A tiny voice in the back of his mind said, if you destroy magic, all those mages and non-mages are all just people, and they can go back to living the way they did before. Maybe Kel’s plan isn’t the worst thing in the world. But people would die anyway. And the world would go back to being so much smaller. And that, at least, was a small part Finn wasn’t ready to give up on yet.
47
Finn
It was nearing daybreak when Finn rode back through the barrier and up to the main gates of the Table. He gave his horse an exhausted thank you as he handed it off to the surprised naturalist mage who had just gotten on duty.
Then, without pausing for food or drink or to rest, he climbed the many stairs up to Kel’s rooms.
It took her quite a while to come to the door when he knocked, and she had a bleary, faraway look in her eyes when she finally opened it.
“Sorry to wake you, do you have a minute?”
“Sure, come in,” she said, moving backwards into the bright room. Orange light shone across the treetops; the sun was just lifting over the horizon. She looked… otherworldly as she eyed him, the sun glinting redly in her eyes, wrapping a wool shawl around her shoulders as she waited for him to speak.
“Kel, I’m sorry, I’ve been going about this all wrong.”
She relaxed visibly, and he continued.
“I’ve been so focused on getting this country thing to work, and, it just isn’t going to.” He started pacing nervously, then stopped himself. “I went and talked to Eraldir last night.

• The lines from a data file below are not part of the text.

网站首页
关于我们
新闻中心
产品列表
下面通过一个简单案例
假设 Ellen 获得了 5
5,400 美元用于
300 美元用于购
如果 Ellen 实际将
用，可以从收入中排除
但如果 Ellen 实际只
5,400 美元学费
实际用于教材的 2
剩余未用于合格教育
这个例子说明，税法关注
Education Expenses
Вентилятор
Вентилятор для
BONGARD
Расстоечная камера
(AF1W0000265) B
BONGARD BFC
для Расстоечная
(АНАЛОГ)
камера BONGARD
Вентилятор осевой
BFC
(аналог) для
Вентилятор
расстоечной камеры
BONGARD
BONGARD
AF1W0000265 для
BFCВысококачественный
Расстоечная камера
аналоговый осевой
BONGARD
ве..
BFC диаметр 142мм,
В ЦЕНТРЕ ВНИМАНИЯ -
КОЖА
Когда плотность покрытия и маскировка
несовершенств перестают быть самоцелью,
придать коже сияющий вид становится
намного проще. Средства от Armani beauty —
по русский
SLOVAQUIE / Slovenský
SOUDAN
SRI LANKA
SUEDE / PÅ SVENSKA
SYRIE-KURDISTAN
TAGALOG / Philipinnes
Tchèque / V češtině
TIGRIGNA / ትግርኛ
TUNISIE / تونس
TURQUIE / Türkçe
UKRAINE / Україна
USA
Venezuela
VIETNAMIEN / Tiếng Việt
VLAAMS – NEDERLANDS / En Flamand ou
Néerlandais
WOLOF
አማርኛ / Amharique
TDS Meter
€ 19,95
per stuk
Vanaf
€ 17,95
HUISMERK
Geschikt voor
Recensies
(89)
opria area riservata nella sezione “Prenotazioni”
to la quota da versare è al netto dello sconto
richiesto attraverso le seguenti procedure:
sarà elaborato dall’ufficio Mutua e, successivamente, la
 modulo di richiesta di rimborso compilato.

He s
ays to come see him soon by the way.” He stopped for a minute, remembering the last person he’d told her to go see.
“I shouldn’t have been focusing on the non-mages. This place, this school, and the mages. This is what’s important. You’re right, Kel, if the Ael are hurting we need to help them. And we can’t just keep going the way we are. But you can fix magic, I know you can. We have to try. We can’t just go back to the way things were. That’s what I’ve been trying to do this whole time. Make this country back the way it used to be. And… it’s been like… trying to get goats to go uphill… or…” He scrubbed his hands over his face. What had Eraldir said? Maybe he should have slept before trying to make such an important point to his sister. Focus, Finn. You can sleep later. Like when you’re dead. Which will be soon.
“Finn, I don’t think there’s a way. It’s not the same thing. We need to fix what’s broken, and I’m sorry, but that will mean humans won’t have magic anymore.”
Finn shook his head, rubbing his temples, which had started to pound.
“Please, think with me. There has to be a way. We don’t have to go back. We don’t have to try to make things the way they were. Let’s think.”
“I’ll think, Finn. I don’t have a choice, anyway. There isn’t another shadow mage, and Sarai won’t help us. So, we can’t even try yet. I’ll think, but as far as I know, this is the only way.”
“What if we… bring the Ael back? Back to the physical realm?”
She tilted her head to the side. “The Ael do bond with things, maybe if… if we give them something to connect to…” She trailed off thoughtfully. “Even if we did that, though, I think they would still be in pain. They’ve been in pain ever since Morthil did what he did. And the rift caused by what he did is growing all the time. Didn’t you say the Montvans were even starting to get magic?”
Finn nodded. “Yes, but it still doesn’t mean it won’t work. Or, maybe we’re just in a transition time. Maybe when magic splits fully apart, the Ael can be in one part or the other. Maybe it’s only painful because they’re partway through the process.”